Islam misalnya pernah mencapai masa keemasan di masa khalifah Umar bin abdul aziz, hingga dari daerah khurasan hingga jazirah afrika kala itu tak ditemui satupun kaum dhuafa, hingga baitul maal pun penuh dengan kepeng zakat dan gandum (dikutip dari khutbah tarawih, Masjid Muhamadiyah Al-Falah Benhil,Ramadhan 1426 H)


Ethics, that's the key word for success, furthermore the thing that wholeheartedly believed by the majority of the people within the country.

Baik keynesian Libertarian, dan ekonomi islam hanyalah interpretasi sepihak dari tiap tiap kaum, yang saling berselisih dan beradu argumen kekurangan dan kelebihan masing masing. Diskusi yang (katanya) produktif ini berjalan hingga ratusan tahun, dan menjalar antar lintas generasi.

Menurut saya Ekonomi adalah ilmu murni yang jauh dari sentimen kedaerahan atau bahkan sedikit moralitas bawaan dari komunitas masing masing. Seperti halnya Fisika, Kimia, dan Matematika, tak seharusnya ada yang namanya Kimia islam, atau Fisika klasik, atau Austrian mathematics, atau gaya gravitasi Komunis. Ilmu ini berlaku universal, dan telah selesai diperdebatkan bahkan sebelum Manusia pertama, Kakek Buyut kita Adam landing di bumi.

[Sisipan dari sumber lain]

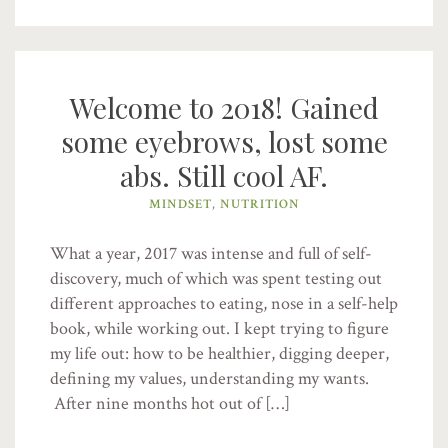
Welcome to 2018! Gained
some eyebrows, lost some
abs. Still cool AF.
MINDSET
,
NUTRITION
What a year, 2017 was intense and full of self-
discovery, much of which was spent testing out
different approaches to eating, nose in a self-help
book, while working out. I kept trying to figure
my life out: how to be healthier, digging deeper,
defining my values, understanding my wants.
After nine months hot out of […]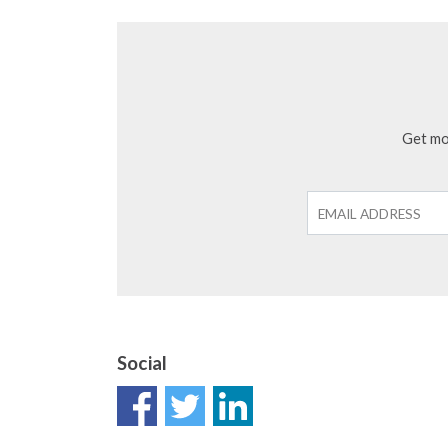
Get mon
Social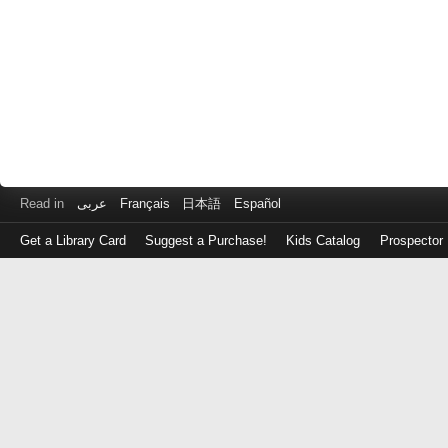
Read in
عربى
Français
日本語
Español
Get a Library Card
Suggest a Purchase!
Kids Catalog
Prospector
Log
in
with
either
your
Library
Card
Number
or
EZ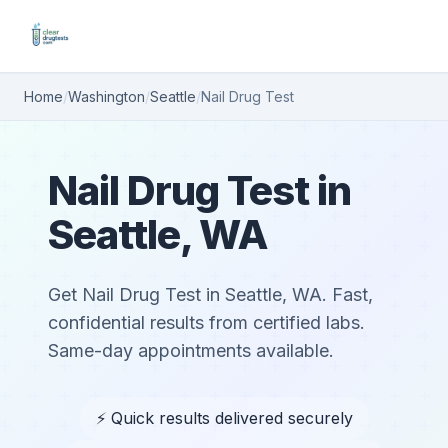
Home
/
Washington
/
Seattle
/
Nail Drug Test
Nail Drug Test in
Seattle, WA
Get Nail Drug Test in Seattle, WA. Fast,
confidential results from certified labs.
Same-day appointments available.
⚡ Quick results delivered securely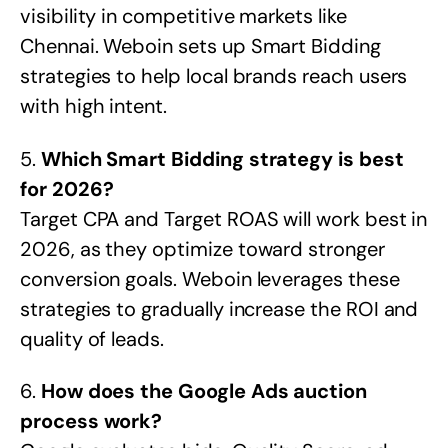
visibility in competitive markets like
Chennai. Weboin sets up Smart Bidding
strategies to help local brands reach users
with high intent.
5.
Which Smart Bidding strategy is best
for 2026?
Target CPA and Target ROAS will work best in
2026, as they optimize toward stronger
conversion goals. Weboin leverages these
strategies to gradually increase the ROI and
quality of leads.
6.
How does the Google Ads auction
process work?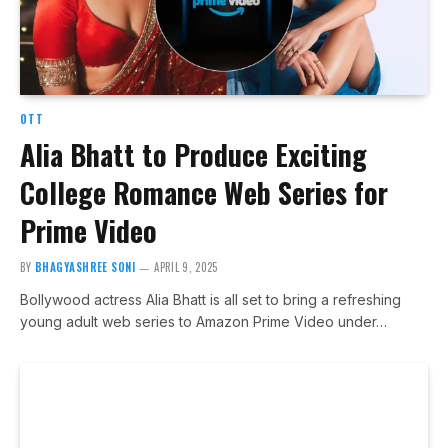
OTT
Alia Bhatt to Produce Exciting
College Romance Web Series for
Prime Video
BY
BHAGYASHREE SONI
APRIL 9, 2025
Bollywood actress Alia Bhatt is all set to bring a refreshing
young adult web series to Amazon Prime Video under…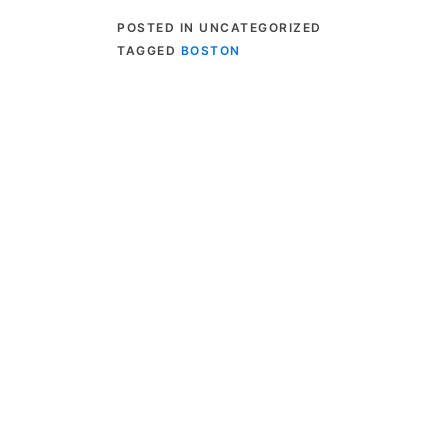
POSTED IN UNCATEGORIZED
TAGGED
BOSTON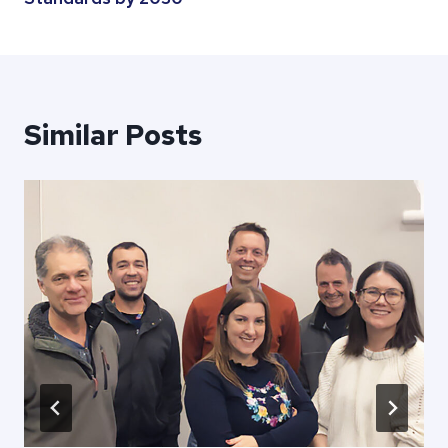
Similar Posts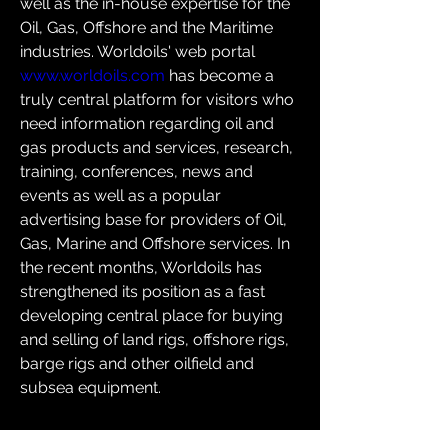
well as the in-house expertise for the 
Oil, Gas, Offshore and the Maritime 
industries. Worldoils' web portal 
www.worldoils.com
 has become a 
truly central platform for visitors who 
need information regarding oil and 
gas products and services, research, 
training, conferences, news and 
events as well as a popular 
advertising base for providers of Oil, 
Gas, Marine and Offshore services. In 
the recent months, Worldoils has 
strengthened its position as a fast 
developing central place for buying 
and selling of land rigs, offshore rigs, 
barge rigs and other oilfield and 
subsea equipment.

Saya lebih senang menyebutnya taken for granted, atau mungkin sunatullah, simply hanya Supply and demand oriented, perbedaan harga relatif, insentif yang rasional, implicit cost dan lainnya.

Forum yang mengagungkan islam di kampus pernah mencetak leaflet yang menyatakan islam bukan ekonomi pasar tanpa bunga, atau ekonomi sosialis yang bertuhan (kira kira seperti itulah), hal ini mungkin yang saya sebut keberpihakan sepihak, keinginan untuk berbeda demi mengedepankan kebenaran yang dianut tiap kaum.

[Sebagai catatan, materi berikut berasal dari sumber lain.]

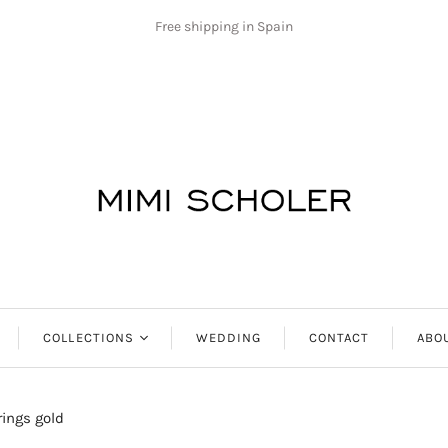
Free shipping in Spain
COLLECTIONS
WEDDING
CONTACT
ABO
Antibes
rings gold
Aphrodite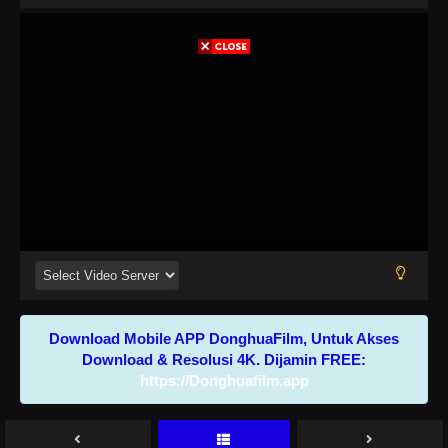
Download Mobile APP DonghuaFilm, Untuk Akses
Download & Resolusi 4K. Dijamin FREE:
https://Donghuafilm.app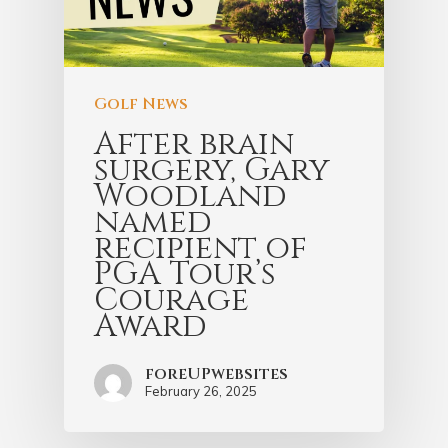
Golf News
After brain
surgery, Gary
Woodland
named
recipient of
PGA Tour’s
Courage
Award
foreUPwebsites
February 26, 2025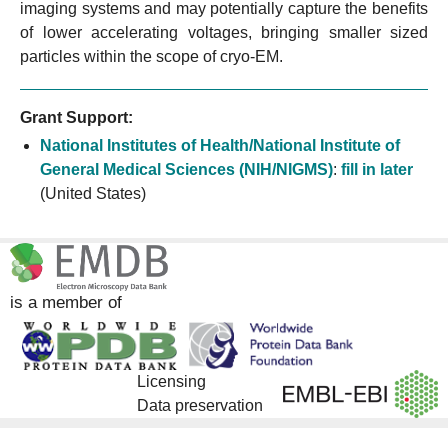
imaging systems and may potentially capture the benefits
of lower accelerating voltages, bringing smaller sized
particles within the scope of cryo-EM.
Grant Support:
National Institutes of Health/National Institute of
General Medical Sciences (NIH/NIGMS)
:
fill in later
(United States)
is a member of
Licensing
Data preservation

Akan tetapi dari beberapa buku ekonomi islam yang saya baca, dominasi supply and demand dalam ekonomi islam sangatlah kentara, demikian pula model model makroekonomi keynes selalu menjunjung tinggi agregat demand ini sangat penuh dengan interaksi pasar.

Lalu apa yang membedakan antara tiap tiap mahzab tersebut, hingga mereka begitu ngotonya dan masih mampu terus mendefinisikan dirinya masing masing sebagai mahzab yang terdiferensiasi secara jelas dari mahzab yang lain? dan yang paling substansial tiap tiapnya punya pengalaman keberhasilan secara empiris yang mengesankan.

Menurut Friedman, Suatu teori benar asalkan tidak ada bukti empiris yang menunjukkan bahwa teori itu gagal dan salah, karena menurutnya sebaik baik model adalah model yang tidak ideal tapi akurat memprediksi kenyataan. Kefanatikan nya pada hasil empirik ini yang sangat mengesankan. Melihat dari seluruh mahzab yang disebut diatas, masing masing pernah jaya dan pernah pula gagal tak berdaya, ini menunjukkan kita tak bisa mengambil kesimpulan apakah mahzab tersebut salah, atau benar, unconclucion

Jadi manakah yang benar???

Jawab yang bisa saya dapat adalah ada satu indikator yang mendorong, dan menjadi suluh dan menjadi pedoman tiap tiap individu untuk berperilaku. Kefanatikan tiap mahzab menuntut kekonsistenan penganutnya untuk melanggengkan eksistensinya yang eventually membentuk suatu pola sistemik dari pelaku ekonomi dalam jaman nya masing masing. hal ini terkait erat dengan seperti yang disebut oleh senior kita di atas, ethics. Moral sentiments (favourite word, when I was in the Economic system class).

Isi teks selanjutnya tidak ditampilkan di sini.